Ah, I thought the GCF.., 1_ViralProj14133 were different files, but they are just file name got wrapped. Can you send the list of the downloaded file names? I can do a cross-reference of those files with the assembly_summary file. Thank you.

SergeyBaikal commented 8 months ago

I attach a list of all downloaded file names in the directory.

flist.txt

mourisl commented 8 months ago

Thank you for sharing the files. It seems the extra files are the fasta files before dustmasker. You can "cat library//dustmasked.fna > input-sequences.fna" to create the concatenated file for centrifuge-build.

It is strange that the raw fasta file before dustmasking should be remove. Could you please check whether the file GCF_902141595.1_P2_4B2_genomic and its dustmasked version, GCF_902141595.1_P2_4B2_genomic_dustmasked.fna, have the same number of nucleotides? It's possible that the dustmasker failed on this sample somehow.

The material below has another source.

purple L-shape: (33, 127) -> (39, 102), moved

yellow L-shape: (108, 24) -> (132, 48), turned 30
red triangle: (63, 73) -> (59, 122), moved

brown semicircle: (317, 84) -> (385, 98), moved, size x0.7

SergeyBaikal commented 8 months ago

The number of nucleotides of these two sequences is the same. For some reason the files before dustmasking were not deleted, although I tried the chmod 777command. The file input-sequences.fna now contains 105575 sequences.

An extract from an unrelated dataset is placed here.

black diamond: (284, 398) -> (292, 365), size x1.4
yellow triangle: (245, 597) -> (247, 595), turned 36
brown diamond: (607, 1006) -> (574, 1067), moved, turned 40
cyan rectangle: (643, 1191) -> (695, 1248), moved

Will these messages affect the result?

Warning: taxonomy id doesn't exists for NZ_CP046745.1!
Warning: taxonomy id doesn't exists for NZ_CP046746.1!
Warning: taxonomy id doesn't exists for NZ_CP094758.1!
Warning: taxonomy id doesn't exists for NZ_CP094759.1!
Warning: taxonomy id doesn't exists for NZ_CP138355.1!
Warning: Taxonomy ID 754189 is not in the provided taxonomy tree (taxonomy/nodes.dmp)!
Warning: Taxonomy ID 990144 is not in the provided taxonomy tree (taxonomy/nodes.dmp)!
Warning: Taxonomy ID 1126411 is not in the provided taxonomy tree (taxonomy/nodes.dmp)!
Warning: Taxonomy ID 1195365 is not in the provided taxonomy tree (taxonomy/nodes.dmp)!
Warning: Taxonomy ID 1195373 is not in the provided taxonomy tree (taxonomy/nodes.dmp)!
Warning: Taxonomy ID 1268383 is not in the provided taxonomy tree (taxonomy/nodes.dmp)!
Warning: Taxonomy ID 1344113 is not in the provided taxonomy tree (taxonomy/nodes.dmp)!
Warning: Taxonomy ID 1398149 is not in the provided taxonomy tree (taxonomy/nodes.dmp)!
Warning: Taxonomy ID 1401445 is not in the provided taxonomy tree (taxonomy/nodes.dmp)!
Warning: Taxonomy ID 1439369 is not in the provided taxonomy tree (taxonomy/nodes.dmp)!
Warning: Taxonomy ID 1516075 is not in the provided taxonomy tree (taxonomy/nodes.dmp)!
Warning: Taxonomy ID 1516079 is not in the provided taxonomy tree (taxonomy/nodes.dmp)!
Warning: Taxonomy ID 1572237 is not in the provided taxonomy tree (taxonomy/nodes.dmp)!
Warning: Taxonomy ID 1732201 is not in the provided taxonomy tree (taxonomy/nodes.dmp)!
Warning: Taxonomy ID 1776868 is not in the provided taxonomy tree (taxonomy/nodes.dmp)!
Warning: Taxonomy ID 1968339 is not in the provided taxonomy tree (taxonomy/nodes.dmp)!
Warning: Taxonomy ID 1987722 is not in the provided taxonomy tree (taxonomy/nodes.dmp)!
Warning: Taxonomy ID 2003501 is not in the provided taxonomy tree (taxonomy/nodes.dmp)!
Warning: Taxonomy ID 2006690 is not in the provided taxonomy tree (taxonomy/nodes.dmp)!
Warning: Taxonomy ID 2041149 is not in the provided taxonomy tree (taxonomy/nodes.dmp)!
mourisl commented 8 months ago

As long as you don't include those files in the concatenated fasta file that is the input for centrifuge-build, I think it should be fine.

SergeyBaikal commented 8 months ago

Thank you for helping me understand. Problem solved.